There have been other changes to the game as well — more advanced balls and more physically fit players — none of which have effects that are simple to quantify, but a change in drivers seems the most directly related. 

So Tour players are hitting the ball further than ever but are missing more fairways. We went to the expert to find out exactly what that means.

That's Columbia Business School Professor Mark N. Broadie, sometimes known as the godfather of golf analytics. He's one of the inventors of the strokes gained metric which has moved golf analytics into the modern age.

Broadie says that in his research, driving distance contributes approximately two-thirds, and accuracy one-third to strokes gained driving.

You can see this by looking at the top drivers on the PGA Tour, who tend to hit roughly 20 yards further on average.
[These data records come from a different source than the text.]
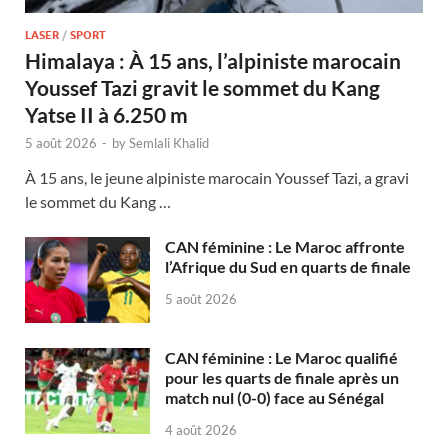
LASER
/
SPORT
Himalaya : À 15 ans, l’alpiniste marocain
Youssef Tazi gravit le sommet du Kang
Yatse II à 6.250 m
5 août 2026
-
by
Semlali Khalid
À 15 ans, le jeune alpiniste marocain Youssef Tazi, a gravi
le sommet du Kang …
CAN féminine : Le Maroc affronte
l’Afrique du Sud en quarts de finale
5 août 2026
CAN féminine : Le Maroc qualifié
pour les quarts de finale après un
match nul (0-0) face au Sénégal
4 août 2026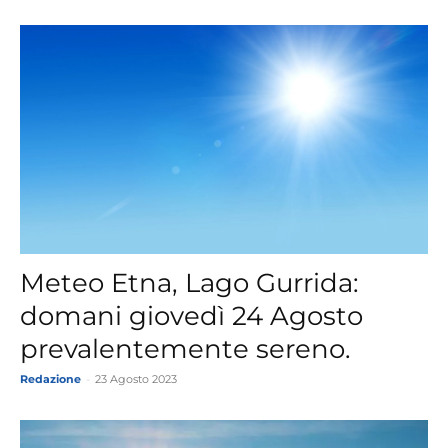
Meteo Etna, Lago Gurrida:
domani giovedì 24 Agosto
prevalentemente sereno.
Redazione
-
23 Agosto 2023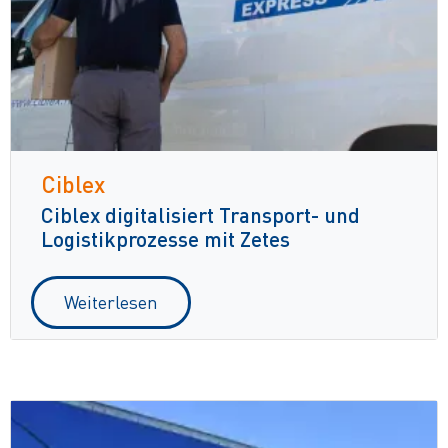
Ciblex
Ciblex digitalisiert Transport- und
Logistikprozesse mit Zetes
Weiterlesen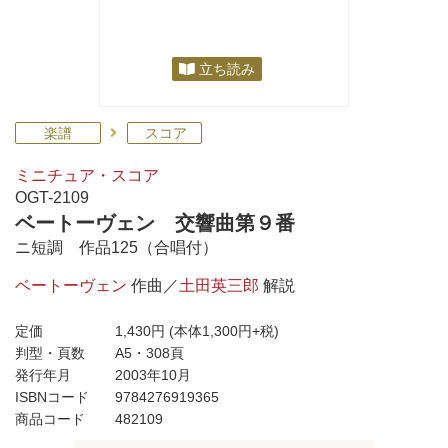
立ち読み
楽譜
スコア
ミニチュア・スコア
OGT-2109
ベートーヴェン 交響曲第９番
ニ短調 作品125（合唱付）
ベートーヴェン
作曲／
土田英三郎
解説
定価
1,430円
(本体1,300円+税)
判型・頁数
A5・308頁
発行年月
2003年10月
ISBNコード
9784276919365
商品コード
482109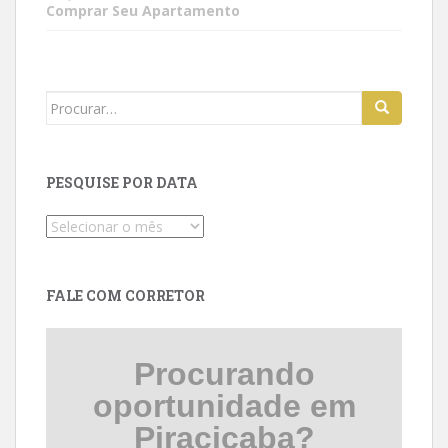
Comprar Seu Apartamento
Search
for:
PESQUISE POR DATA
Pesquise
por
data
FALE COM CORRETOR
Procurando
oportunidade em
Piracicaba?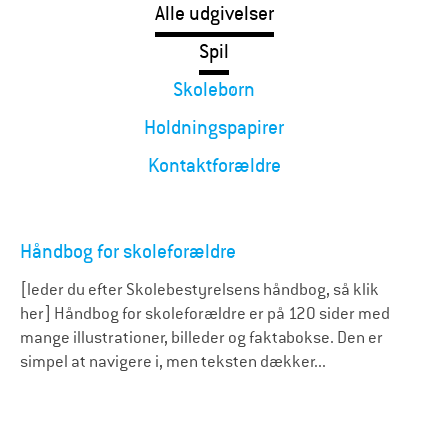
Alle udgivelser
Spil
Skolebørn
Holdningspapirer
Kontaktforældre
Håndbog for skoleforældre
[leder du efter Skolebestyrelsens håndbog, så klik
her] Håndbog for skoleforældre er på 120 sider med
mange illustrationer, billeder og faktabokse. Den er
simpel at navigere i, men teksten dækker...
"Each of those extra 20 yards contributes one tenth of a stroke (gained)," Broadie said. "If they do that on roughly 14 Par 4s and 5s in a round, they’ve gained 1.4 strokes on the field based on their 20 yards extra distance. However, they tend not to be as accurate, and not as accurate means they miss about one more fairway per round. And that fairway costs them about three-tenths of a stroke. And so net, they end up gaining (approximately) 1.1 in strokes gained driving over the field, taking into account both their added distance and their decreased accuracy."

Those numbers tell a different story from the current perception of golf.
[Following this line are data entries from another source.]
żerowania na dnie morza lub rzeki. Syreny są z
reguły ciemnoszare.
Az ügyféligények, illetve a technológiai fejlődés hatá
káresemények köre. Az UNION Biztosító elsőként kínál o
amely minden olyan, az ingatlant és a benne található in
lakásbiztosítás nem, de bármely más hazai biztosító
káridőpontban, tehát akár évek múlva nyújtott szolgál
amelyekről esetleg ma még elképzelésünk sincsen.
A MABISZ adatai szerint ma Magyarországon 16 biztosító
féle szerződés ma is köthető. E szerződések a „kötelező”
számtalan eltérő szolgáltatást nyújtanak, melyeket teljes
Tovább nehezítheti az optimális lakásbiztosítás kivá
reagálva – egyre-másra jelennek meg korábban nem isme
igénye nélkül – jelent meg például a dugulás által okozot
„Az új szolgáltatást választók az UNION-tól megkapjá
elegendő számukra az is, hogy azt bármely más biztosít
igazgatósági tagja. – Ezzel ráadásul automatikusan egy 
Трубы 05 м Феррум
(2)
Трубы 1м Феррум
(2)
"I think a lot of people get it wrong," he said. "They say the game has become ‘Bomb and Gouge.’ You just take out a driver, hit as far as you want, it’s going to be in the rough, and then you hack it out. And I think what that misses is that the longest drivers miss an average of one more fairway per round. And that’s not missing every fairway. That’s slightly less accurate. That’s way more accurate than most amateurs, even when they’re hitting it as far as they’re hitting it. So I don’t think of it as ‘Bomb and Gouge.’ I think of it as they’re bombing it, and they’re slightly less accurate."

RELATED: Drills to help you drive better

But what effect did this have on scorecards? We charted the average scoring per round during the same time periods:

In the late 1980s, average scoring on PGA Tour events plummeted by more than one stroke per round, but that drop seems to have no correlation with a change in driving distances. Since the late 90s, scoring has fallen about 0.4 strokes per round, a number that is too small to make any definite claims about.

A few other fun facts from the data:

Calvin Peete

  • In 1980, Jack Nicklaus was the 10th longest driver (at 269 yards per drive), and the 13th most accurate (at 71.6 percent). No other golfer has ever placed in the Top 15 of both categories in the same year.
  • No one in the modern history of golf was as straight off the tee as Calvin Peete (right). Peete holds the top five single-season driving accuracy records, and seven of the top 10. In his best year — 1983 — Peete hit 84.6 percent of possible fairways. Only 12 of the 1,139 golfers included in these records has ever even broke 80 percent for a full season. Peete did it nine times.
  • Just 28 players have ever missed more fairways than they’ve hit, with the lowest percentage for a full season belonging to John Daly at 41.9 percent in 2007. That year, Daly averaged 312.9 yards per drive, which was the ninth-highest season-long average ever at that point.